Dale Loewen and Don Mickle. Jane MacAuley photo collection.

Do you have any lasting memories as a warden, like a favorite place or horse…”?

(36:26) There were a few horses I thought the world of.
I wouldn’t say I had one that was better than the other because I had three or four great ones. Then as far as the country goes, I liked the most Lonesome Corner, it was on the Clearwater at Indianhead Creek and that country over there. I really liked it over there. When you went over there you didn’t see many people and there was lots of wildlife and it was nice open country. I would say that was my favorite country there, yep.

“Do you ever miss being a warden?”

(37:06) No, not a bit! Really, honestly thank god I am gone. I had enough government to fill myself up you know. That is the part I didn’t miss at all. We moved to the bush, west of Sundre. I lost my wife there last year, but I am kind of back in the bush here and there are wild horses, and moose, and a few bears and I live a good life here.

“Do you still have horses?”

Oh yeah, I have half a dozen yet. (I had a real bad year with my health so my riding days are close to being done. I am 75 after all and I might have to quit one of these days. I still get on but I don’t ride far.

“Has your health improved? It sounded really serious.”

It was really serious. I had ulcers and I didn’t eat for five weeks or six weeks. I didn’t eat hardly anything at all. I lost about 30 pounds, most of it was belly, but I lost a little too much muscle.
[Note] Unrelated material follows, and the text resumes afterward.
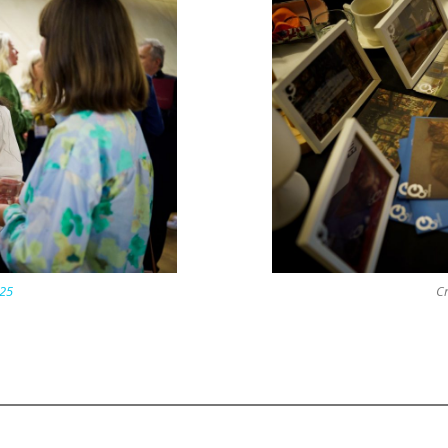
25
Cr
Then I had a serious A-Fid (Atrial Fibrillation) attack. You know what that is? A racing heart, your heart gets out of rhythm and I ended up in hospital for the first part of May for a week. But they’ve got it under control now, so I am doing all right, but I was really weak for quite a while.

“I am sorry to hear about Patty, was it last year she passed away?”

(38:51) Yeah, it’s been a year ago now, it was July. Yeah, it is kind of lonesome here without her that is for sure. We were partners…definitely.

“You’ve given me some great stories and you have answered all my questions…is there anything that you would like to add?”

(39:31) Oh not really at this moment. We could go on with stories forever, but they would just be stories. There are some people I wish, (like) Jay Morton was one that if he’d tuned himself up, he could have wrote great stories. He knew all the characters and he could always tell a good story. It’s a shame he hadn’t looked after himself a little better. That is one thing that I would have liked to have seen.